Description of the task — Write out the entries below once more, exactly, with the pictures left out.

Records provided —
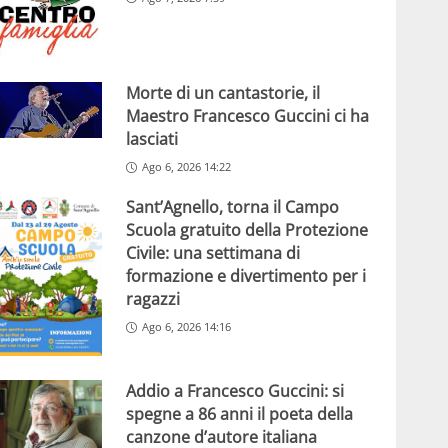
Morte di un cantastorie, il
Maestro Francesco Guccini ci ha
lasciati
Ago 6, 2026 14:22
Sant’Agnello, torna il Campo
Scuola gratuito della Protezione
Civile: una settimana di
formazione e divertimento per i
ragazzi
Ago 6, 2026 14:16
Addio a Francesco Guccini: si
spegne a 86 anni il poeta della
canzone d’autore italiana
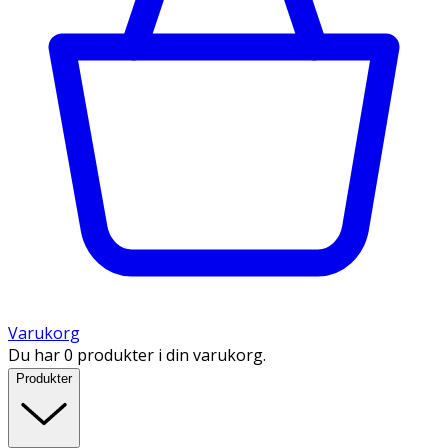
Varukorg
Du har 0 produkter i din varukorg.
Produkter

Solution for this exercise —
Morte di un cantastorie, il
Maestro Francesco Guccini ci ha
lasciati
Ago 6, 2026 14:22
Sant’Agnello, torna il Campo
Scuola gratuito della Protezione
Civile: una settimana di
formazione e divertimento per i
ragazzi
Ago 6, 2026 14:16
Addio a Francesco Guccini: si
spegne a 86 anni il poeta della
canzone d’autore italiana
Varukorg
Du har 0 produkter i din varukorg.
Produkter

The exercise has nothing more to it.